According to the state’s own report, increasing access to contraception for low-income women improved the health outcomes of women and babies. Contraception helps women space pregnancies, and successive closely-spaced pregnancies can lead to pre-term births—a problem that is at crisis level in Pennsylvania and especially in Philadelphia, where 40 percent of babies are born pre-term.

Now, just months after demonstrating a compelling government interest in increasing access to birth control, that state is planning to drop the program to make way for Healthy PA. SelectPlan is currently scheduled to expire in June 2014, according to a spokesperson for the Department of Public Welfare.

Healthy PA Cuts Women’s Access to Contraception

The proposed start date for Healthy PA is January 1, 2015. It’s unclear what benefits women currently enrolled in SelectPlan will receive between June 2014 and January 2015. (The DPW was unable to respond to a request for comment before publication.)

It’s also altogether unclear what will happen to the women who fall into gap—women earning between 133 percent (the cap to qualify for Healthy PA) and 185 percent (the cap to qualify for SelectPlan) who can still not afford to purchase coverage through the exchange.

According to Corbett’s proposal, women currently on the plan with earnings at or below 133 percent of the federal poverty line will be rolled into a private subsidized Healthy PA plan, which will require paying premiums and wields access to health care, including contraception, as punishment for not meeting various conditions. (It’s worth noting here that many women who take birth control pills do so for reasons other than preventing pregnancy.)

The cumulative result is less access to affordable, consistent birth control for the poor working women of Pennsylvania—which, as the federal birth control mandate demonstrates, is counter to the intention of health-care reform.

Meanwhile, Corbett has spent his administration strategically reducing poor women’s access to other free-market contraceptive services by shutting down freestanding clinics that also provided abortion services. In 2012, after the state passed new regulations requiring freestanding abortion clinics to comply with guidelines developed for ambulatory surgical centers, three freestanding clinics closed “voluntarily” and another closed because it could not afford the renovations required to comply with new regulations.
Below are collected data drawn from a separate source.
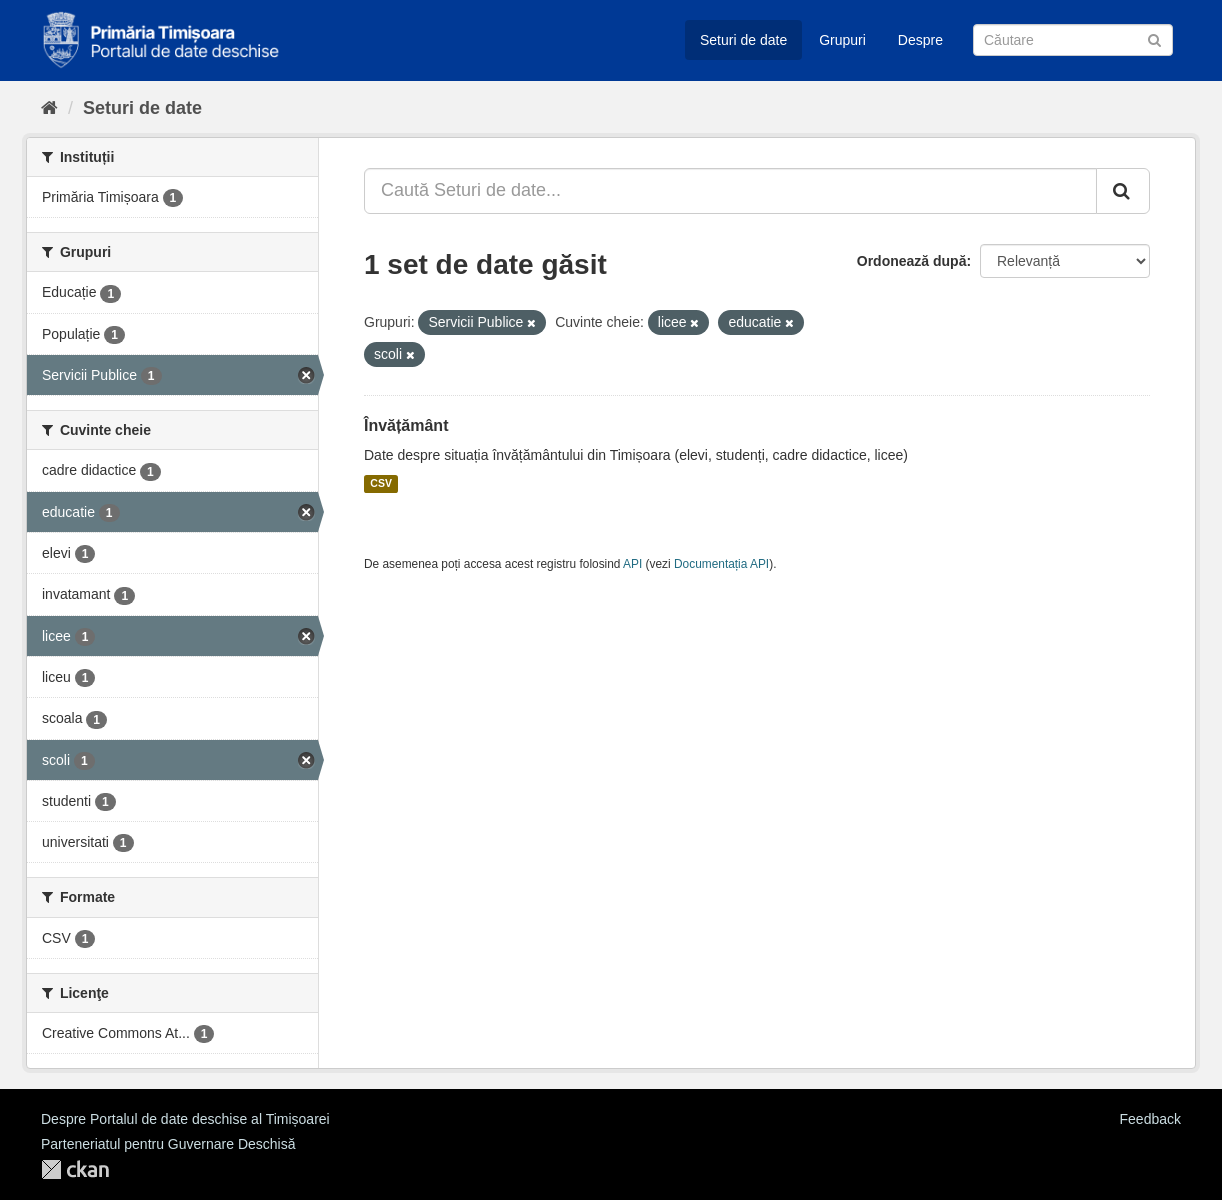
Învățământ (406, 425)
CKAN (75, 1169)
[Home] (49, 108)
There is no evidence that the new regulations improve patient safety.

State Rep. Brian Cutler (R-Lancaster), a leader in the Pennsylvania legislature’s unofficial “Pro-Life Caucus” recently announced he will be pursuing admitting privileges legislation in the wake of similar legislation passed in Texas that is likely to shut down a third of the state’s clinics.
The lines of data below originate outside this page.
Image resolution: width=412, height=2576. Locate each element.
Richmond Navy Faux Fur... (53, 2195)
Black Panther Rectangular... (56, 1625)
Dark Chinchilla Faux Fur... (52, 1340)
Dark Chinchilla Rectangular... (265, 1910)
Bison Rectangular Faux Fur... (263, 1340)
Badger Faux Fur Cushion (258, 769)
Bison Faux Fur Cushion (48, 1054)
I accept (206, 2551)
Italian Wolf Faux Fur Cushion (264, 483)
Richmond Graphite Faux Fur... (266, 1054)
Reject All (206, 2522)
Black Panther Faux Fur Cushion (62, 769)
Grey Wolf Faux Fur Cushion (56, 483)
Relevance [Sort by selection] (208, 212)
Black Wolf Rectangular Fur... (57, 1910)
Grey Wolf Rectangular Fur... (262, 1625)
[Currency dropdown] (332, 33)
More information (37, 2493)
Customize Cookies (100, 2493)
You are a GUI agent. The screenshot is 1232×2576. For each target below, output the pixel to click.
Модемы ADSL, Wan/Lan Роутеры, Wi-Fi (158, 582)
While Pennsylvania reduces poor women’s access to contraception, unintended pregnancy rates among poor and low-income women are five times higher than for high-income women. The rates have been increasing in that group even as it declines in others, according to the Guttmacher Institute.

As per the DWP’s analysis, by reducing access to contraception, Healthy PA will likely increase the state’s expenditures on subsequent maternity, delivery, and newborn care for women who choose to carry unplanned pregnancies to term.